Encryption hasn’t always been a standard on the Internet – in earlier days, most webmasters simply used HTTP, instead of the HTTPS format. HTTP means no encryption for the website. So all the private information- names, addresses, passwords, that are collected can be “heard” by any one “listening in”.
These days, many companies are moving to an encrypted traffic model. Here’s why.
Keeping Up with the Joneses
One of the most basic reasons why websites are moving to an encrypted traffic model is simply that everybody else is doing it. Recent statistics show big changes in the percentages of web pages loaded by common browsers, for example, Firefox, with secure connections.
A Credibility Question
Beyond just popularity, though, there are other reasons why companies are moving to encrypt traffic on the web.
One of the biggest reasons is that browsers themselves are moving to label unencrypted traffic more aggressively.
Google has made the change in Chrome, marking HTTP pages as “Not Secure.” That in itself makes executives think about the value of having web traffic protected with encryption.
Firefox has its own ramp-up of warnings planned as well. Both browser makers plan to mark all HTTP sites as non-secure in the future to get the whole web onto HTTPS.
Essentially, not moving to encrypted traffic can result in the browsers themselves scaring off your customers with intimidating warning signs. You’ve probably seen how browsers throw up whole page warnings for sites without a valid SSL certificate. Most companies can’t afford to have their visitors see warnings like that.
There’s also the issue of page ranking – Google is using HTTPS secure traffic as a ranking indicator.
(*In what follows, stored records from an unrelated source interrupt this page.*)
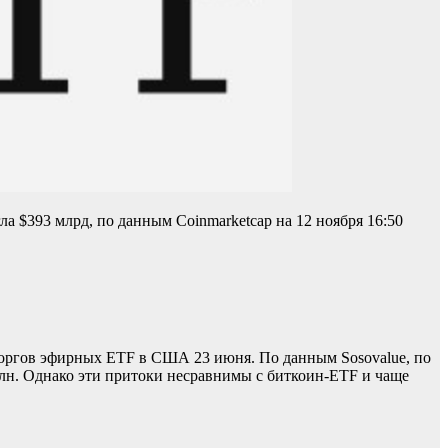
гла $393 млрд
, по данным Coinmarketcap на 12 ноября 16:50
торгов эфирных ETF в США 23 июня. По данным Sosovalue, по
 млн. Однако эти притоки несравнимы с биткоин-ETF и чаще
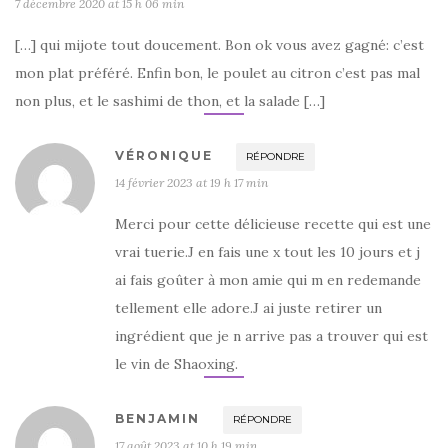
7 décembre 2020 at 15 h 06 min
[…] qui mijote tout doucement. Bon ok vous avez gagné: c’est
mon plat préféré. Enfin bon, le poulet au citron c’est pas mal
non plus, et le sashimi de thon, et la salade […]
VÉRONIQUE
RÉPONDRE
14 février 2023 at 19 h 17 min
Merci pour cette délicieuse recette qui est une
vrai tuerie.J en fais une x tout les 10 jours et j
ai fais goûter à mon amie qui m en redemande
tellement elle adore.J ai juste retirer un
ingrédient que je n arrive pas a trouver qui est
le vin de Shaoxing.
BENJAMIN
RÉPONDRE
17 août 2023 at 10 h 19 min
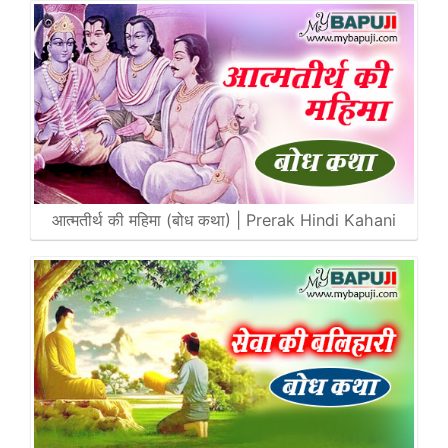
आत्मतीर्थ की महिमा (बोध कथा) | Prerak Hindi Kahani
That means you might see a downgrading in site popularity if traffic is not encrypted.
Privacy for Users
When companies move to encrypt traffic on the web, they’re also protecting their users.
Unfortunately, most users might have the same password across multiple websites. That makes them more vulnerable – it means if their password is stolen on your site, and they use the same one for their online banking, their bank accounts may be in danger!
So in this case, even if it seems like the compromising of a user’s username and password on your site isn’t a big deal on its own, it is a great risk to users who have used the same username and password as credentials to their bank accounts.
With unencrypted traffic, others can see what people are doing on the web. For any substantially functional website, that can be a big liability. For example, if someone is researching medication or treatment for a chronic illness, or researching bankruptcy, they probably don’t want those things broadcast into the world. Basic encryption is a nice active safeguard for customers.
Cybersecurity – Circling the Wagons
Companies are also keenly interested in cybersecurity. Many experts call today the “age of cyber warfare,” with distributed denial of service attacks, drive-by downloads and other threats emerging on the horizon. Encrypted traffic helps to limit access to the website’s administrative accounts that hackers can use to compromise the site and the credibility of the site’s owner.
Is your website encrypted? Encryption doesn’t have to be a complicated and laborious process, and it has its own big rewards. Think about upgrading to an encrypted and secure model for your company’s website.